1. A force myography system comprising:
a surface acoustic wave sensor,
an SMA connector operable to provide an output of the surface acoustic wave sensor; and
an adjustable band configured for removable attachment to a user, wherein the acoustic wave sensor is mounted on the adjustable band such that movement of a muscle of a user is indicated by the output of the surface acoustic wave sensor.
2. The force myography system of claim 1, wherein the surface acoustic wave sensor comprises;
a substrate including a first interdigital transducer and a second interdigital transducer; and
a first open reflector and a second open reflector mounted on the substrate,
wherein the SMA connector is operably connected to one of the first interdigital transducer and a second interdigital transducer.
3. The force myography system of claim 2, wherein the substrate comprises a 500 μm thick, 128° YX-cut LiNbO3 wafer.
4. The force myography system of claim 2, wherein the first interdigital transducer and second interdigital transducer comprise chromium and gold.
5. The force myography system of claim 2, further comprising a conducting bar, wherein the substrate is mounted on the conducting bar.
6. The force myography system of claim 5, wherein the conducting bar comprises a 0.5 mm copper bar.
7. The force myography system of claim 2, further comprising a terminal pad electrically connected to the first interdigital transducer.
8. The force myography system of claim 2, wherein the first interdigital transducer, second interdigital transducer, first open reflector and second open reflector are positioned in the substrate such that the first interdigital transducer uses an inverse piezoelectric output to convert electric signals into surface acoustical waves on the substrate which propagate along the substrate until they are reflected by the second interdigital transducer, the first open reflector and the second open back to the first interdigital transducer, wherein strain applied to the substrate by the muscle of the user delays receipt of the reflected waves at the first interdigital transducer corresponding to the torque applied by the muscle.
9. The force myography system of claim 1, wherein the output of the surface acoustic wave sensor indicates a delay caused by the strain introduced by movement of the muscle.
10. The force myography system of claim 1, wherein the output of the surface acoustic wave sensor is processed using a 2D polynomial model to provide an estimate of torque provided by the muscle.

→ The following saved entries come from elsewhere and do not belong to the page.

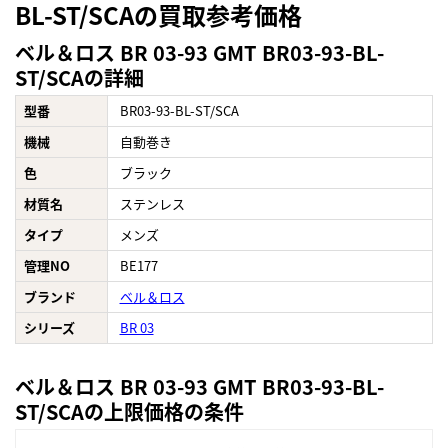
BL-ST/SCAの買取参考価格
ベル＆ロス BR 03-93 GMT BR03-93-BL-
ST/SCAの詳細
型番
BR03-93-BL-ST/SCA
機械
自動巻き
色
ブラック
材質名
ステンレス
タイプ
メンズ
管理NO
BE177
ブランド
ベル＆ロス
シリーズ
BR 03
ベル＆ロス BR 03-93 GMT BR03-93-BL-
ST/SCAの上限価格の条件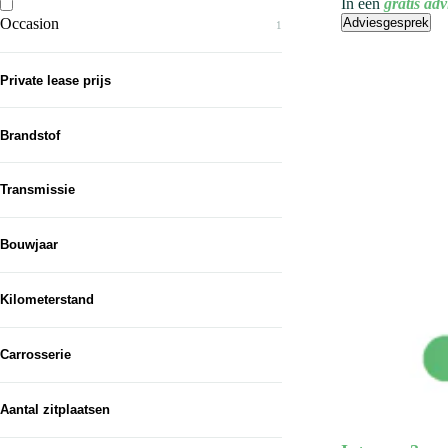
In een
gratis ad
Occasion
Adviesgesprek
1
Private lease prijs
Brandstof
Benzine
1
Transmissie
Handgeschakeld
1
Bouwjaar
Van...
Kilometerstand
Tot...
Carrosserie
MPV
1
Aantal zitplaatsen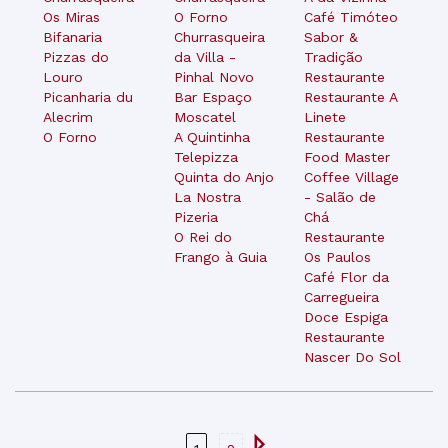
Os Miras
O Forno
Café Timóteo
Bifanaria
Churrasqueira
Sabor &
Pizzas do
da Villa -
Tradição
Louro
Pinhal Novo
Restaurante
Picanharia du
Bar Espaço
Restaurante A
Alecrim
Moscatel
Linete
O Forno
A Quintinha
Restaurante
Telepizza
Food Master
Quinta do Anjo
Coffee Village
La Nostra
- Salão de
Pizeria
Chá
O Rei do
Restaurante
Frango à Guia
Os Paulos
Café Flor da
Carregueira
Doce Espiga
Restaurante
Nascer Do Sol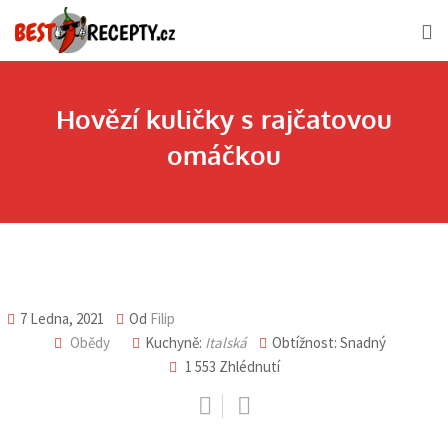
Skip
to
content
Hovězí kuličky s rajčatovou
omáčkou
7 Ledna, 2021
Od
Filip
Obědy
Kuchyně:
Italská
Obtížnost: Snadný
1 553
Zhlédnutí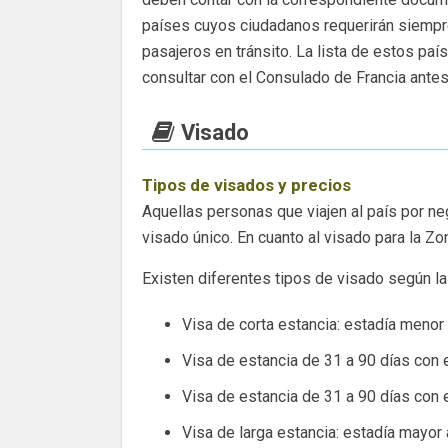
países cuyos ciudadanos requerirán siempre 
pasajeros en tránsito. La lista de estos p
consultar con el Consulado de Francia antes 
Visado
Tipos de visados y precios
Aquellas personas que viajen al país por neg
visado único. En cuanto al visado para la Z
Existen diferentes tipos de visado según la 
Visa de corta estancia: estadía menor
Visa de estancia de 31 a 90 días con 
Visa de estancia de 31 a 90 días con 
Visa de larga estancia: estadía mayor 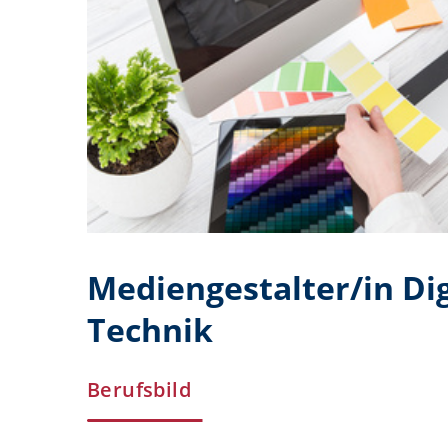
Mediengestalter/in Dig
Technik
Berufsbild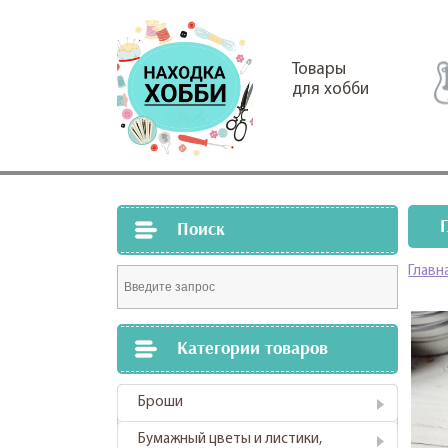
Товары
для хобби
Поиск
Главн
Категории товаров
Броши
Бумажный цветы и листики,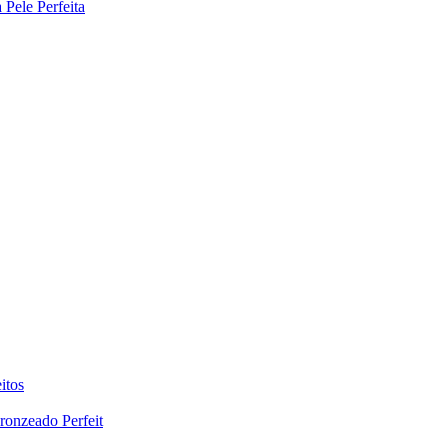
Pele Perfeita
itos
ronzeado Perfeit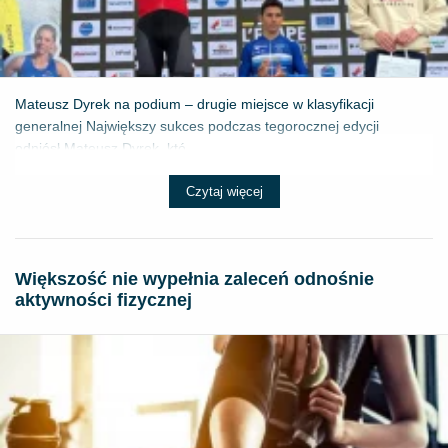
Mateusz Dyrek na podium – drugie miejsce w klasyfikacji
generalnej Największy sukces podczas tegorocznej edycji
odniósł Mateusz Dyrek, któ...
Czytaj więcej
Większość nie wypełnia zaleceń odnośnie
aktywności fizycznej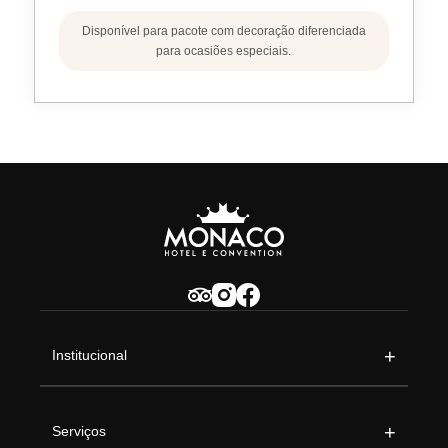
Disponível para pacote com decoração diferenciada
para ocasiões especiais.
+
Institucional
+
Serviços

11. The force myograph system of claim 1, further comprising a controller operable to receive the output of the surface acoustic wave sensor and provide an indication of torque provided by the muscle.

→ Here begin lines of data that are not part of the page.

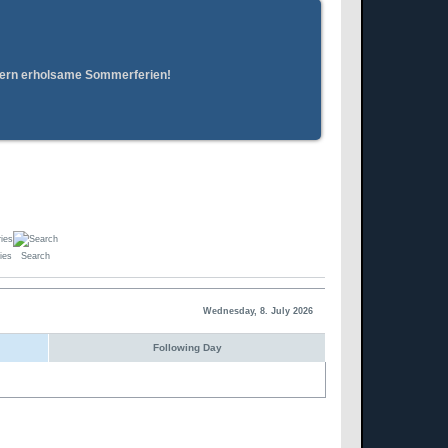
erern erholsame Sommerferien!
ies
Search
Wednesday, 8. July 2026
Following Day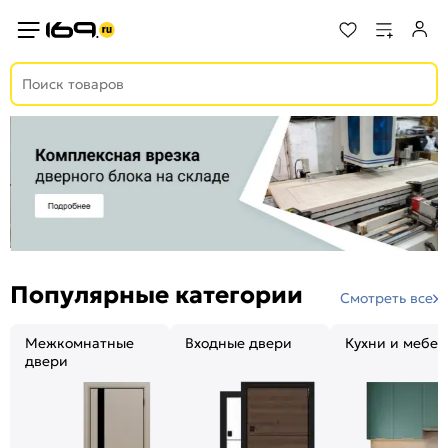
Популярные категории
Смотреть все
Межкомнатные
Входные двери
Кухни и мебел
двери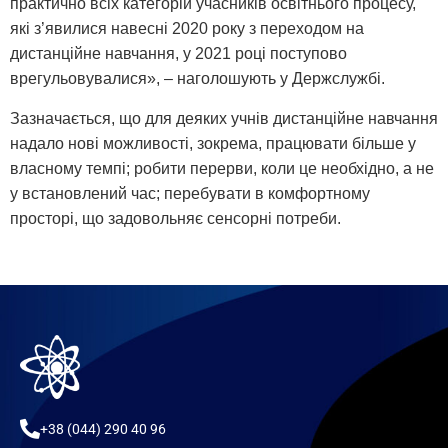
практично всіх категорій учасників освітнього процесу,
які з’явилися навесні 2020 року з переходом на
дистанційне навчання, у 2021 році поступово
врегульовувалися», – наголошують у Держслужбі.
Зазначається, що для деяких учнів дистанційне навчання
надало нові можливості, зокрема, працювати більше у
власному темпі; робити перерви, коли це необхідно, а не
у встановлений час; перебувати в комфортному
просторі, що задовольняє сенсорні потреби.
+38 (044) 290 40 96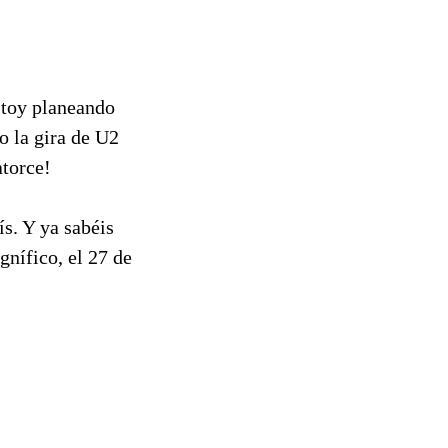
stoy planeando
o la gira de U2
atorce!
s. Y ya sabéis
gnífico, el 27 de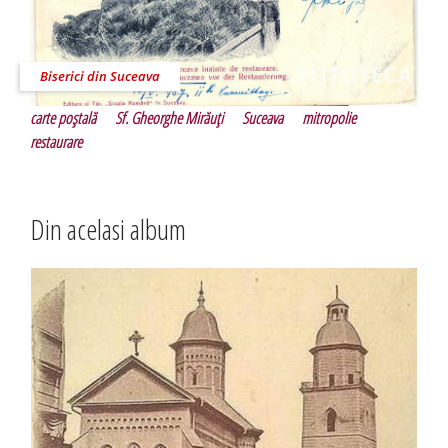
Biserici din Suceava
carte poştală
Sf. Gheorghe Mirăuţi
Suceava
mitropolie
restaurare
Din acelasi album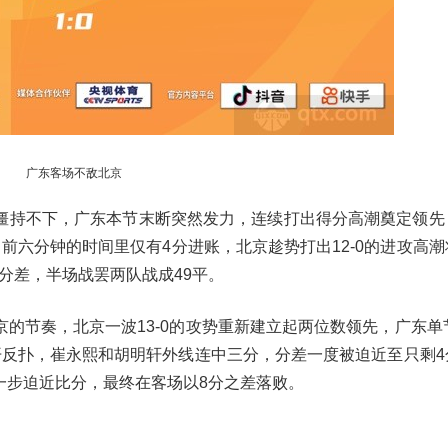
广东客场不敌北京
僵持不下，广东本节末断突然发力，连续打出得分高潮奠定领先
，前六分钟的时间里仅有4分进账，北京趁势打出12-0的进攻高
分差，半场战罢两队战成49平。
的节奏，北京一波13-0的攻势重新建立起两位数领先，广东单节
展开反扑，崔永熙和胡明轩外线连中三分，分差一度被迫近至只剩4
一步迫近比分，最终在客场以8分之差落败。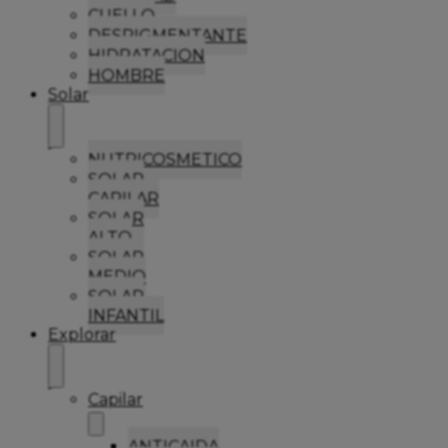
CUELLO
DESPIGMENTANTE
HIDRATACION
HOMBRE
Solar
NUTRICOSMETICO
SOLAR
CAPILAR
SOLAR
ALTO
SOLAR
MEDIO
SOLAR
INFANTIL
Explorar
Capilar
ANTICAIDA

12. The force myography system of claim 11, further comprising a wireless transmitter connected to the SMA connector and operable to transmit the output of the surface acoustic wave sensor wirelessly to the controller.
13. The force myography system of claim 11, wherein the controller is a processor provided in a mobile electronic device.
14. The force myography system of claim 11, wherein the controller is a computer system connected to a communications network.
15. The force myography system of claim 11, wherein the controller implements a 2D polynomial model to provide an estimate of torque provided by the muscle.
16. The force myography system of claim 11, further comprising memory operably connected to the controller and configured to store the output of the surface acoustic wave sensor.
17. The force myography system of claim 16, wherein the memory further comprises controller executable code that when executed by the controller implements a 2D polynomial model to provide the indication of torque provided by the model based on at least the output of the surface acoustic wave sensor.
18. The force myography system of claim 17, wherein the indication of torque and the output of the surface acoustic wave sensor are stored in the memory.
19. The force myography system of claim 17, wherein the controller is operably connected to a display and displays the estimate of torque and the output of the surface acoustic wave sensor.